WHAT THIS TASK INVOLVES:
Go through the records below and return each line that has "Política" in it.

THE DATA:
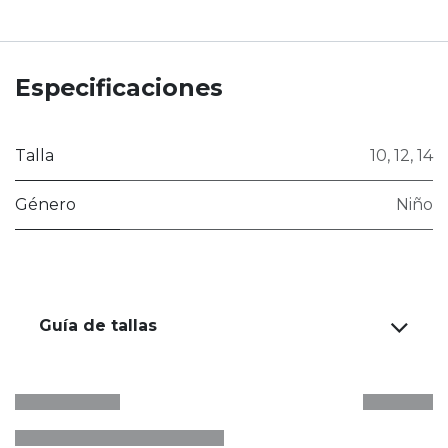
Especificaciones
Talla
10
,
12
,
14
Género
Niño
Guía de tallas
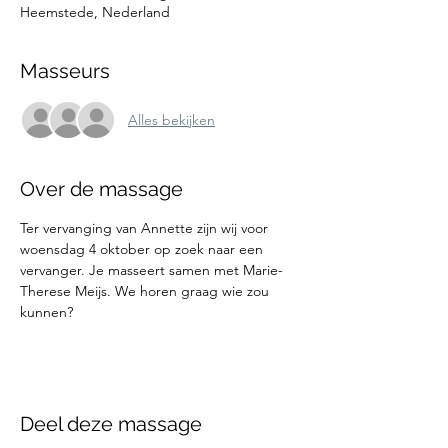
Heemstede, Nederland
Masseurs
Alles bekijken
Over de massage
Ter vervanging van Annette zijn wij voor 
woensdag 4 oktober op zoek naar een 
vervanger. Je masseert samen met Marie-
Therese Meijs. We horen graag wie zou 
kunnen?
Deel deze massage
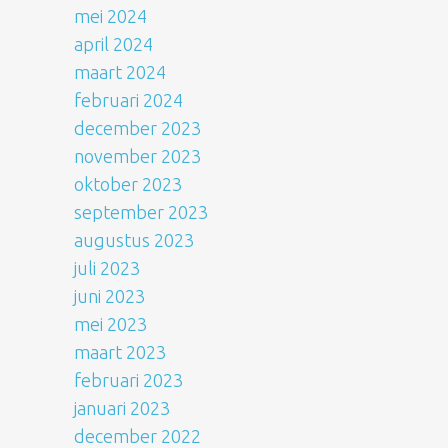
mei 2024
april 2024
maart 2024
februari 2024
december 2023
november 2023
oktober 2023
september 2023
augustus 2023
juli 2023
juni 2023
mei 2023
maart 2023
februari 2023
januari 2023
december 2022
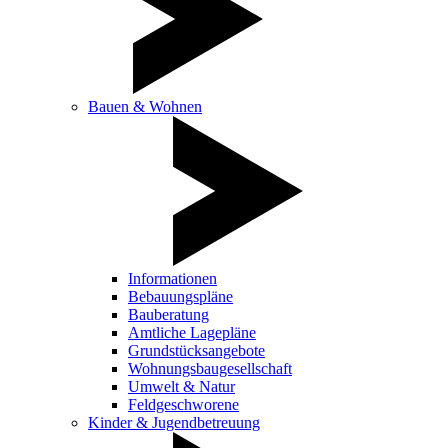
Bauen & Wohnen
Informationen
Bebauungspläne
Bauberatung
Amtliche Lagepläne
Grundstücksangebote
Wohnungsbaugesellschaft
Umwelt & Natur
Feldgeschworene
Kinder & Jugendbetreuung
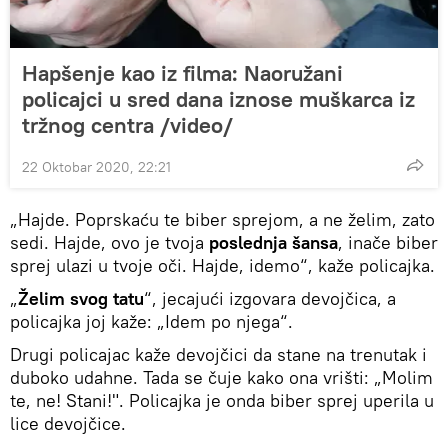
Hapšenje kao iz filma: Naoružani
policajci u sred dana iznose muškarca iz
tržnog centra /video/
22 Oktobar 2020, 22:21
„Hajde. Poprskaću te biber sprejom, a ne želim, zato
sedi. Hajde, ovo je tvoja
poslednja šansa
, inače biber
sprej ulazi u tvoje oči. Hajde, idemo“, kaže policajka.
„
Želim svog tatu
“, jecajući izgovara devojčica, a
policajka joj kaže: „Idem po njega“.
Drugi policajac kaže devojčici da stane na trenutak i
duboko udahne. Tada se čuje kako ona vrišti: „Molim
te, ne! Stani!". Policajka je onda biber sprej uperila u
lice devojčice.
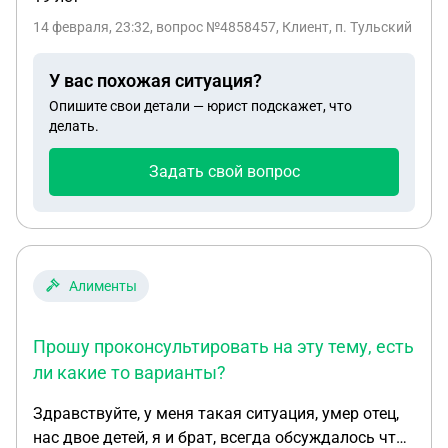
14 февраля, 23:32
, вопрос №4858457, Клиент, п. Тульский
У вас похожая ситуация?
Опишите свои детали — юрист подскажет, что
делать.
Задать свой вопрос
Алименты
Прошу проконсультировать на эту тему, есть
ли какие то варианты?
Здравствуйте, у меня такая ситуация, умер отец,
нас двое детей, я и брат, всегда обсуждалось что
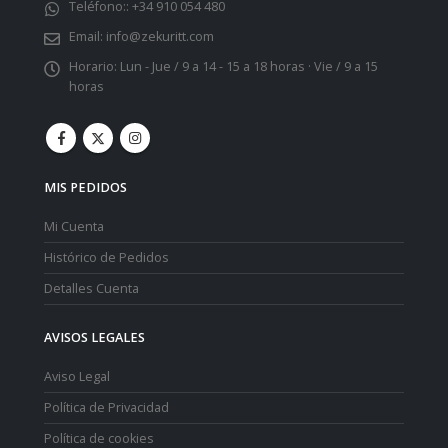
Teléfono::
+34 910 054 480
Email:
info@zekuritt.com
Horario:
Lun - Jue / 9 a 14 - 15 a 18 horas · Vie / 9 a 15
horas
MIS PEDIDOS
Mi Cuenta
Histórico de Pedidos
Detalles Cuenta
AVISOS LEGALES
Aviso Legal
Política de Privacidad
Política de cookies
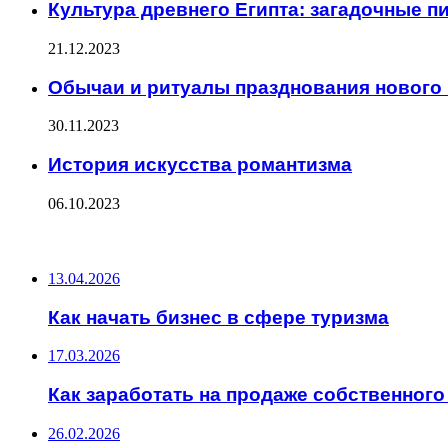
Культура древнего Египта: загадочные 
21.12.2023
Обычаи и ритуалы празднования нового 
30.11.2023
История искусства романтизма
06.10.2023
ПОСЛЕДНИЕ ЗАПИСИ
13.04.2026
Как начать бизнес в сфере туризма
17.03.2026
Как заработать на продаже собственного
26.02.2026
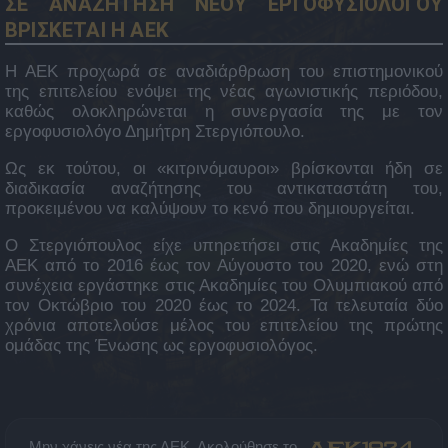
ΣΕ ΑΝΑΖΗΤΗΣΗ ΝΕΟΥ ΕΡΓΟΦΥΣΙΟΛΟΓΟΥ
ΒΡΙΣΚΕΤΑΙ Η ΑΕΚ
Η ΑΕΚ προχωρά σε αναδιάρθρωση του επιστημονικού
της επιτελείου ενόψει της νέας αγωνιστικής περιόδου,
καθώς ολοκληρώνεται η συνεργασία της με τον
εργοφυσιολόγο Δημήτρη Στεργιόπουλο.
Ως εκ τούτου, οι «κιτρινόμαυροι» βρίσκονται ήδη σε
διαδικασία αναζήτησης του αντικαταστάτη του,
προκειμένου να καλύψουν το κενό που δημιουργείται.
Ο Στεργιόπουλος είχε υπηρετήσει στις Ακαδημίες της
ΑΕΚ από το 2016 έως τον Αύγουστο του 2020, ενώ στη
συνέχεια εργάστηκε στις Ακαδημίες του Ολυμπιακού από
τον Οκτώβριο του 2020 έως το 2024. Τα τελευταία δύο
χρόνια αποτελούσε μέλος του επιτελείου της πρώτης
ομάδας της Ένωσης ως εργοφυσιολόγος.
Μην χάνεις νέα της ΑΕΚ. Ακολούθησε το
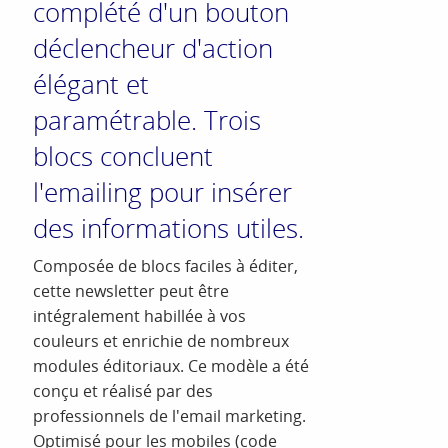
complété d'un bouton
déclencheur d'action
élégant et
paramétrable. Trois
blocs concluent
l'emailing pour insérer
des informations utiles.
Composée de blocs faciles à éditer,
cette newsletter peut être
intégralement habillée à vos
couleurs et enrichie de nombreux
modules éditoriaux. Ce modèle a été
conçu et réalisé par des
professionnels de l'email marketing.
Optimisé pour les mobiles (code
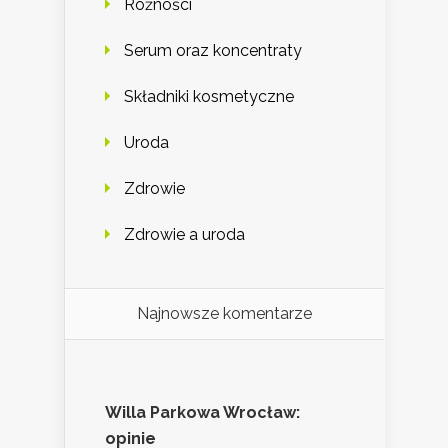
Różności
Serum oraz koncentraty
Składniki kosmetyczne
Uroda
Zdrowie
Zdrowie a uroda
Najnowsze komentarze
Willa Parkowa Wrocław:
opinie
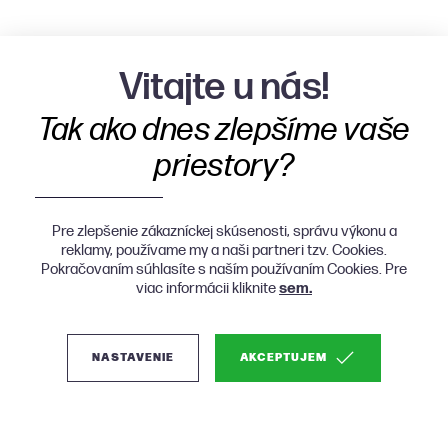
Vitajte u nás!
Tak ako dnes zlepšíme vaše
priestory?
Pre zlepšenie zákazníckej skúsenosti, správu výkonu a
reklamy, používame my a naši partneri tzv. Cookies.
Pokračovaním súhlasíte s naším používaním Cookies. Pre
viac informácii kliknite
sem.
NASTAVENIE
AKCEPTUJEM
(0)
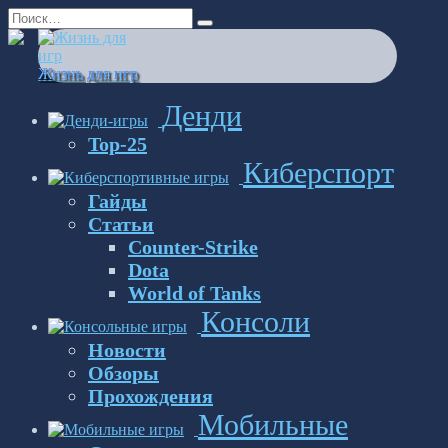
Перейти
Search
к
for:
содержанию
Жизнь для игр
Денди
Top-25
Киберспорт
Гайды
Статьи
Counter-Strike
Dota
World of Tanks
Консоли
Новости
Обзоры
Прохождения
Мобильные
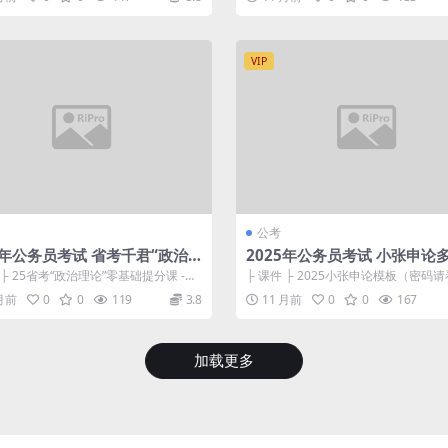
VIP
公考
5年公务员考试 省考千君“政治
2025年公务员考试 小张申论
”零基础提分课
考刷题冲刺班
 ├ 25省考“政治理论”零基础提分课 -讲
├ 课件 ├ 2025小张申论模板（密码
刷题】.pdf 8...
节课） ├ 标题开头结尾分论点模...
 月前
0
0
119
3.8
11 月前
0
0
167
加载更多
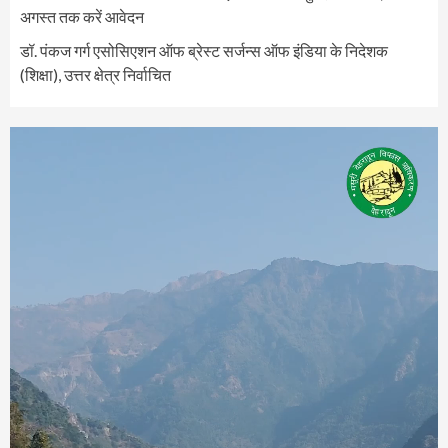
अगस्त तक करें आवेदन
डॉ. पंकज गर्ग एसोसिएशन ऑफ ब्रेस्ट सर्जन्स ऑफ इंडिया के निदेशक
(शिक्षा), उत्तर क्षेत्र निर्वाचित
Video
Player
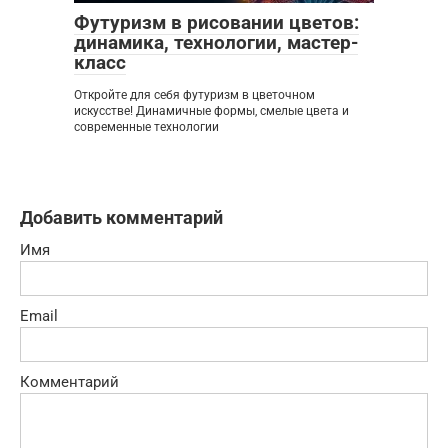
Футуризм в рисовании цветов:
динамика, технологии, мастер-
класс
Откройте для себя футуризм в цветочном
искусстве! Динамичные формы, смелые цвета и
современные технологии
Добавить комментарий
Имя
Email
Комментарий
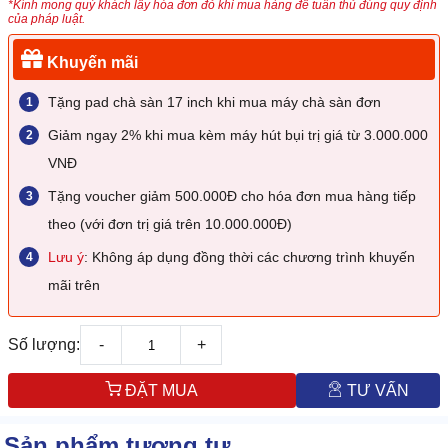
*Kính mong quý khách lấy hóa đơn đỏ khi mua hàng để tuân thủ đúng quy định
của pháp luật.
Khuyến mãi
Tặng pad chà sàn 17 inch khi mua máy chà sàn đơn
Giảm ngay 2% khi mua kèm máy hút bụi trị giá từ 3.000.000
VNĐ
Tặng voucher giảm 500.000Đ cho hóa đơn mua hàng tiếp
theo (với đơn trị giá trên 10.000.000Đ)
Lưu ý
: Không áp dụng đồng thời các chương trình khuyến
mãi trên
Số lượng:
-
+
ĐẶT MUA
TƯ VẤN
Sản phẩm tương tự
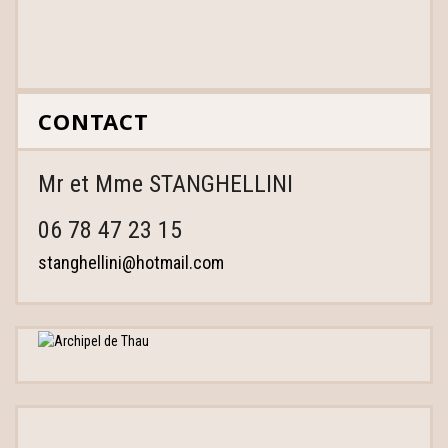
CONTACT
Mr et Mme STANGHELLINI
06 78 47 23 15
stanghellini@hotmail.com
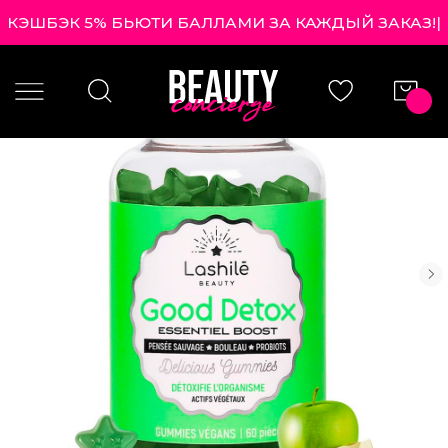
КЭШБЭК 5% БЬЮТИ БАЛЛАМИ ЗА КАЖДЫЙ ЗАКАЗ!
|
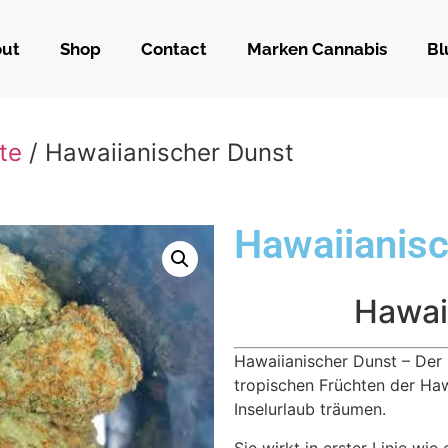
out
Shop
Contact
Marken Cannabis
B
te
/ Hawaiianischer Dunst
Hawaiianisc
Hawai
Hawaiianischer Dunst – De
tropischen Früchten der Haw
Inselurlaub träumen.
Sie wirkt in erster Linie wie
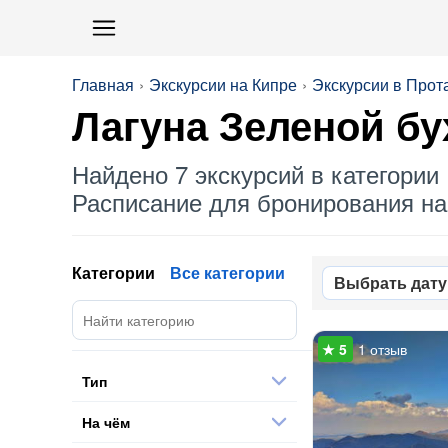
Главная
Экскурсии на Кипре
Экскурсии в Прот
Лагуна Зеленой б
Найдено 7 экскурсий в категории 
Расписание для бронирования на 
Категории
Все категории
Выбрать дату
1 отзыв
Тип
На чём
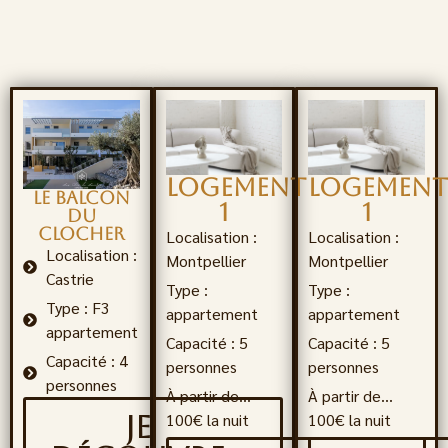
Logement
Logemen
Le Balcon
1
1
du
clocher
Localisation :
Localisation :
Localisation :
Montpellier
Montpellier
Castrie
Type :
Type :
Type : F3
appartement
appartement
appartement
Capacité : 5
Capacité : 5
Capacité : 4
personnes
personnes
personnes
À partir de…
À partir de…
100€ la nuit
100€ la nuit
JE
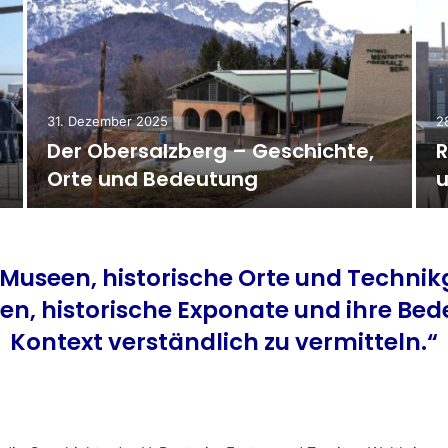
31. Dezember 2025
2
Der Obersalzberg – Geschichte,
R
Orte und Bedeutung
u
useen, historische Orte und Technikg
gen, historische Exponate und ihre Be
Kontext verständlich zu vermitteln.“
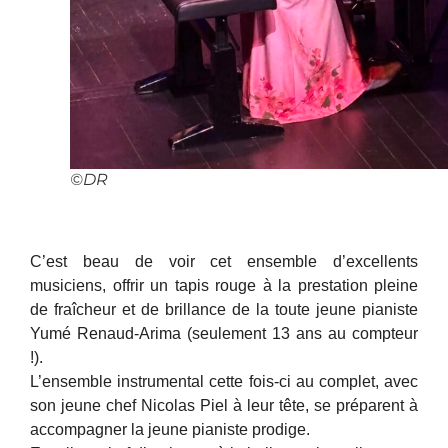
©DR
C’est beau de voir cet ensemble d’excellents
musiciens, offrir un tapis rouge à la prestation pleine
de fraîcheur et de brillance de la toute jeune pianiste
Yumé Renaud-Arima (seulement 13 ans au compteur
!).
L’ensemble instrumental cette fois-ci au complet, avec
son jeune chef Nicolas Piel à leur tête, se préparent à
accompagner la jeune pianiste prodige.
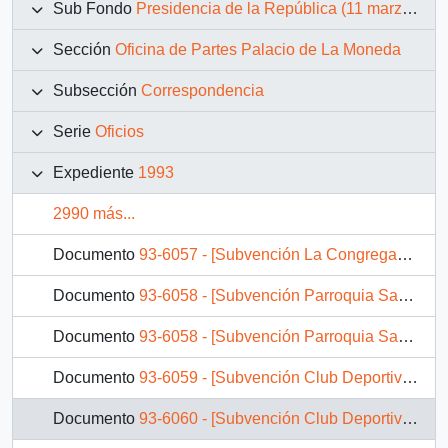
Sub Fondo
Presidencia de la República (11 marzo 1990 – 11 marzo 1994)
Sección
Oficina de Partes Palacio de La Moneda
Subsección
Correspondencia
Serie
Oficios
Expediente
1993
2990 más...
Documento
93-6057 - [Subvención La Congregación de las Religiosas Mercedarias Francesas]
Documento
93-6058 - [Subvención Parroquia Santa Cruz de Mayo]
Documento
93-6058 - [Subvención Parroquia Santa Cruz de Mayo]
Documento
93-6059 - [Subvención Club Deportivo Huracán Retiro]
Documento
93-6060 - [Subvención Club Deportivo Estrella Azul Retiro]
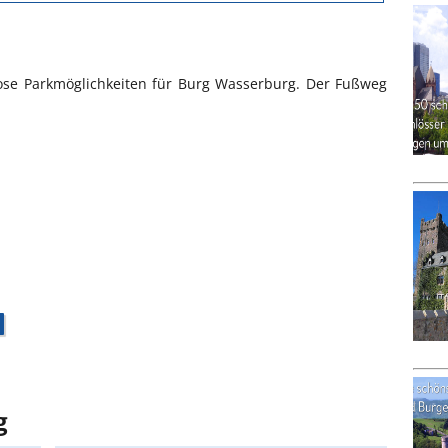
lose Parkmöglichkeiten für Burg Wasserburg. Der Fußweg
g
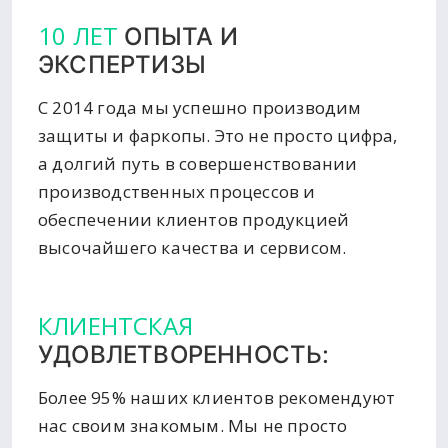
10 ЛЕТ
ОПЫТА И
ЭКСПЕРТИЗЫ
С 2014 года мы успешно производим
защиты и фаркопы. Это не просто цифра,
а долгий путь в совершенствовании
производственных процессов и
обеспечении клиентов продукцией
высочайшего качества и сервисом.
КЛИЕНТСКАЯ
УДОВЛЕТВОРЕННОСТЬ:
Более 95% наших клиентов рекомендуют
нас своим знакомым. Мы не просто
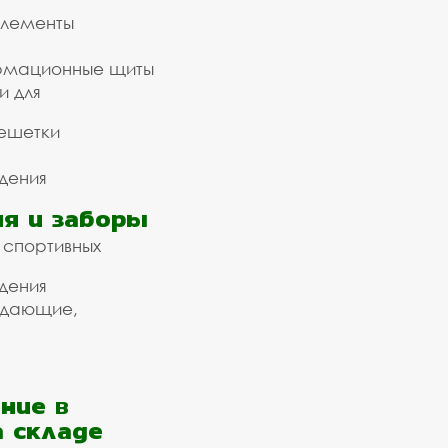
элементы
рмационные щиты
и для
ешетки
дения
я и заборы
 спортивных
дения
ждающие,
ние в
а складе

COMPLETED EXERCISE:
Política de Privacidad
Política de cookies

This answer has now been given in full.